Excerpts from a dataset:
'''
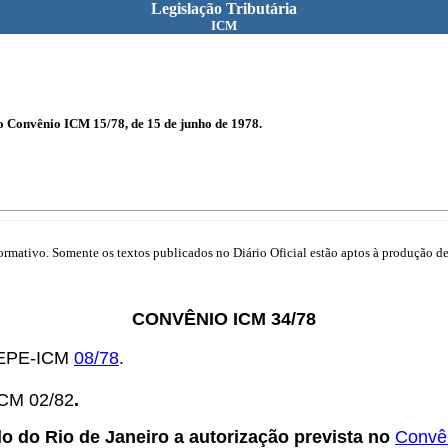
Legislação Tributária
ICM
no Convênio ICM 15/78, de 15 de junho de 1978.
mativo. Somente os textos publicados no Diário Oficial estão aptos à produção de 
CONVÊNIO ICM 34/78
OTEPE-ICM
08/78
.
ICM 02/82
.
o do Rio de Janeiro a autorização prevista no
Convê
'''
WHAT THE TASK ASKS: Retype exactly the lines from the one containing "o do Rio de Janeiro a autorização prevista no" through the end of the data. Add nothing.

ANSWER TO THIS TASK:
o do Rio de Janeiro a autorização prevista no
Convê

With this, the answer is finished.